Chaque jour, dans les marges de son journal intime, Hans Christian Andersen notait le nombre de fois où il se masturbait, accompagné de quelques appréciations. Le metteur en scène québecquois, qui avait lu ses cent cinquante sept contes, tenait une piste. Le Danemark lui avait commandé une œuvre pour fêter le bicentenaire d'Andersen, alors Robert Lepage nous conte l'histoire d'une commande faite par le Royaume du Danemark à un certain Frédéric Lapointe. Après un long accord d'orchestre qui se joue pendant qu'entre le public, on commence avec le théâtre dans le théâtre comme existe ailleurs le film dans le film. Suit une fantasmagorie, un travail d'illusionniste, une merveilleuse évocation d'un monde impitoyable, une explosion de lumière, d'intelligence et d'humour. Le metteur en scène, dont le rôle unique a été repris à Chaillot par le formidable Yves Jacques, se sert des nouvelles technologies pour rénover la machinerie de théâtre comme il réfléchit toutes les ressources sociales et psychologiques de notre contemporanéité. C'est un éblouissement, dans tous les sens du terme. La publication du texte de la pièce accompagné d'un dvd qui tient lieu de making of m'avait donné envie de voir Le projet Andersen. Avec son équipe d'Ex Machina, Lepage a su s'entourer de scénographes et de scientifiques qui inventent des dispositifs plus épatants les uns que les autres comme cet écran creux qui absorbe l'acteur vivant. Dévoiler quoi que ce soit de la pièce qui se joue jusqu'au 28 décembre serait un crime. Comment peut-on déflorer une histoire ! Le projet Andersen est un enchantement. Réservez vos places de ce conte pour adultes dès aujourd'hui, s'il en reste.

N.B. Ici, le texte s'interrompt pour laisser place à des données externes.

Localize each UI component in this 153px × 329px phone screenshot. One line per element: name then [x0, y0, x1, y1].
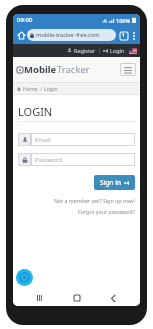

D'autant que le théâtre sera bientôt interdit de cité à Chaillot au profit exclusif de la danse si l'on en croit la cheftaine d'un Ministère qui n'en aurait lui-même plus pour longtemps, si l'on suit les désirs de sa petite majesté, roi des Français. Sinon, Le projet Andersen sera en tournée dans de nombreuses villes de province.
Plus excitant et pour mémoire, Robert Lepage, qui met également en scène des opéras, est un cinéaste exceptionnel et La face cachée de la lune est probablement le film qui m'a le plus emballé depuis des années.